[Extracted page text data]
= Beginning of Section =
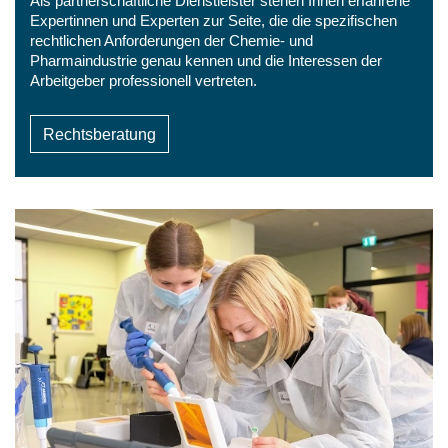
Als partnerschaftliche Dienstleister stehen Ihnen erfahrene
Expertinnen und Experten zur Seite, die die spezifischen
rechtlichen Anforderungen der Chemie- und
Pharmaindustrie genau kennen und die Interessen der
Arbeitgeber professionell vertreten.
Rechtsberatung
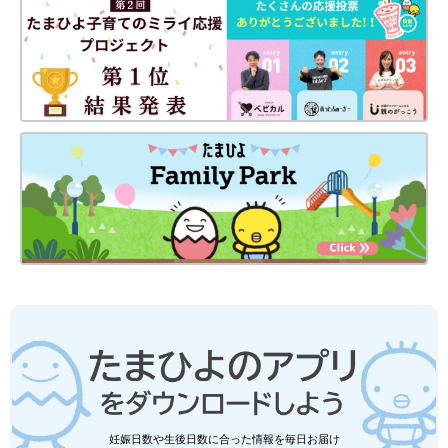
妊娠日数や生後日数に合った情報を毎日お届け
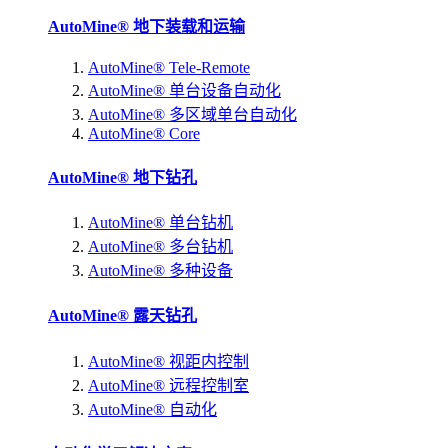
AutoMine® 地下装载和运输
AutoMine® Tele-Remote
AutoMine® 单台设备自动化
AutoMine® 多区域单台自动化
AutoMine® Core
AutoMine® 地下钻孔
AutoMine® 单台钻机
AutoMine® 多台钻机
AutoMine® 多种设备
AutoMine® 露天钻孔
AutoMine® 视距内控制
AutoMine® 远程控制室
AutoMine® 自动化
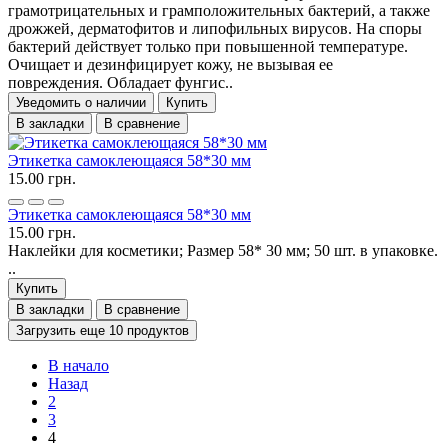
грамотрицательных и грамположительных бактерий, а также
дрожжей, дерматофитов и липофильных вирусов. На споры
бактерий действует только при повышенной температуре.
Очищает и дезинфицирует кожу, не вызывая ее
повреждения. Обладает фунгис..
Уведомить о наличии
Купить
В закладки
В сравнение
Этикетка самоклеющаяся 58*30 мм
15.00 грн.
Этикетка самоклеющаяся 58*30 мм
15.00 грн.
Наклейки для косметики; Размер 58* 30 мм; 50 шт. в упаковке.
..
Купить
В закладки
В сравнение
Загрузить еще 10 продуктов
В начало
Назад
2
3
4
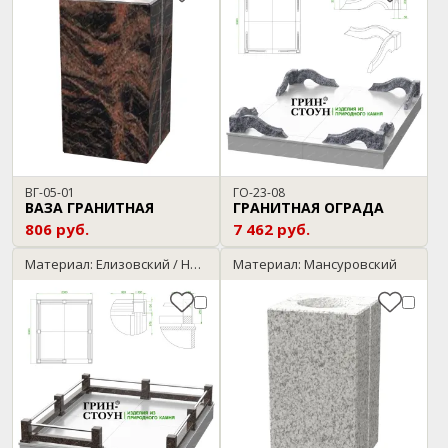
ВГ-05-01
ГО-23-08
ВАЗА ГРАНИТНАЯ
ГРАНИТНАЯ ОГРАДА
806 руб.
7 462 руб.
Материал: Елизовский / Нержавейка
Материал: Мансуровский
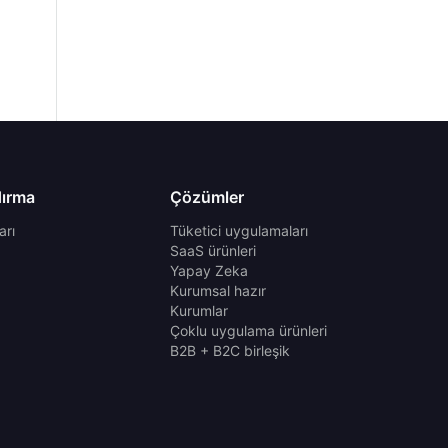
dırma
Çözümler
arı
Tüketici uygulamaları
SaaS ürünleri
Yapay Zeka
Kurumsal hazır
Kurumlar
Çoklu uygulama ürünleri
B2B + B2C birleşik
= End of Section =
_AIM OF THE EXERCISE_: No pictures belong in the copy; output every record exactly.

_EXERCISE RESULT_:
Als partnerschaftliche Dienstleister stehen Ihnen erfahrene
Expertinnen und Experten zur Seite, die die spezifischen
rechtlichen Anforderungen der Chemie- und
Pharmaindustrie genau kennen und die Interessen der
Arbeitgeber professionell vertreten.
Rechtsberatung
妊娠日数や生後日数に合った情報を毎日お届け
AutoMine® 地下装载和运输
AutoMine® Tele-Remote
AutoMine® 单台设备自动化
AutoMine® 多区域单台自动化
AutoMine® Core
AutoMine® 地下钻孔
AutoMine® 单台钻机
AutoMine® 多台钻机
AutoMine® 多种设备
AutoMine® 露天钻孔
AutoMine® 视距内控制
AutoMine® 远程控制室
AutoMine® 自动化
грамотрицательных и грамположительных бактерий, а также
дрожжей, дерматофитов и липофильных вирусов. На споры
бактерий действует только при повышенной температуре.
Очищает и дезинфицирует кожу, не вызывая ее
повреждения. Обладает фунгис..
Уведомить о наличии
Купить
В закладки
В сравнение
Этикетка самоклеющаяся 58*30 мм
15.00 грн.
Этикетка самоклеющаяся 58*30 мм
15.00 грн.
Наклейки для косметики; Размер 58* 30 мм; 50 шт. в упаковке.
..
Купить
В закладки
В сравнение
Загрузить еще 10 продуктов
В начало
Назад
2
3
4
ВГ-05-01
ГО-23-08
ВАЗА ГРАНИТНАЯ
ГРАНИТНАЯ ОГРАДА
806 руб.
7 462 руб.
Материал: Елизовский / Нержавейка
Материал: Мансуровский
dırma
Çözümler
arı
Tüketici uygulamaları
SaaS ürünleri
Yapay Zeka
Kurumsal hazır
Kurumlar
Çoklu uygulama ürünleri
B2B + B2C birleşik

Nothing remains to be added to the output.